As part of this research, Giannarelli found that an experimental therapy previously studied for cancer and Alzheimer’s disease reduced the size of atherosclerotic plaques in animal models and reduced inflammation in human plaque tissue in a dish. These findings may inform future drug targets and studies for atherosclerosis, she said.

Anti-inflammatory targets may have broad applications

“Cardiovascular disease and inflammation don’t exist in a vacuum,” said Giannarelli. “Patients often have comorbidities and having cardiovascular disease can influence the onset of other conditions and vice versa.”

She noted the immune system is involved in nearly every facet of disease. Through studying intersections with cardiovascular disease, researchers have advanced insight about potential ways to prevent or treat other conditions, such as joint pain, among people with systemic chronic inflammatory conditions.

Cardiology researchers are also borrowing lessons from other fields, including cancer research. The same concepts for using therapeutic targets to shrink cancer tumors and prevent cancerous cells from metastasizing may inform strategies for reducing inflammation in atherosclerotic plaque and in preventing stable plaque from rupturing.

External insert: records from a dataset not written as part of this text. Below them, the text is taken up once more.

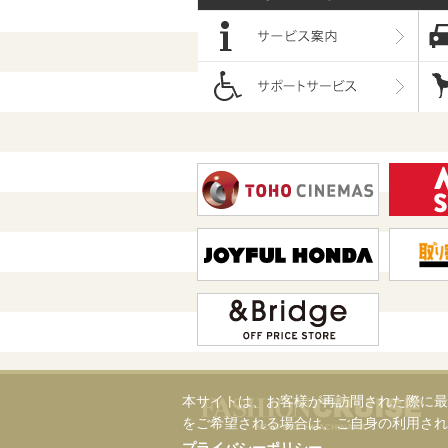
本サイトは、お客様が再訪問された際に最
をご希望される場合は、ご自身の利用され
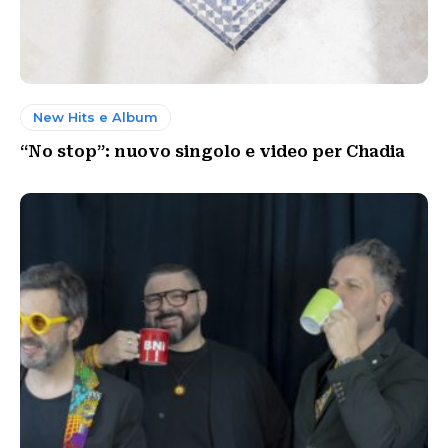
New Hits e Album
“No stop”: nuovo singolo e video per Chadia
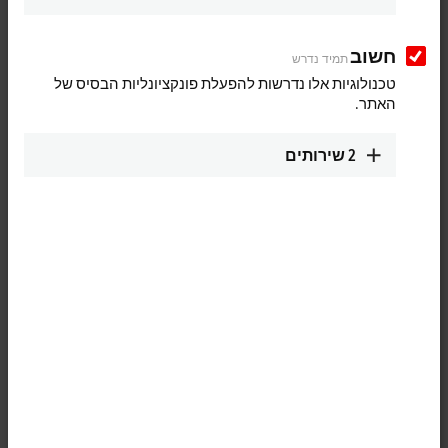
25 items
חשוב
תמיד נדרש
Reset all filter values
טכנולוגיות אלו נדרשות להפעלת פונקציונליות הבסיס של
האתר.
Results:
Your selection:
2
שירותים
Loading content ...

“We see the same basic mechanisms that are rather monotonous play out in many diseases,” said Libby. “Inflammation is the common theme from the beginning to the end of atherosclerosis and across many conditions.”

The researchers agreed that ongoing advancements in technology and science, and increased shared knowledge across fields, will only help improve risk predictions for and identify new ways to prevent and manage cardiovascular disease.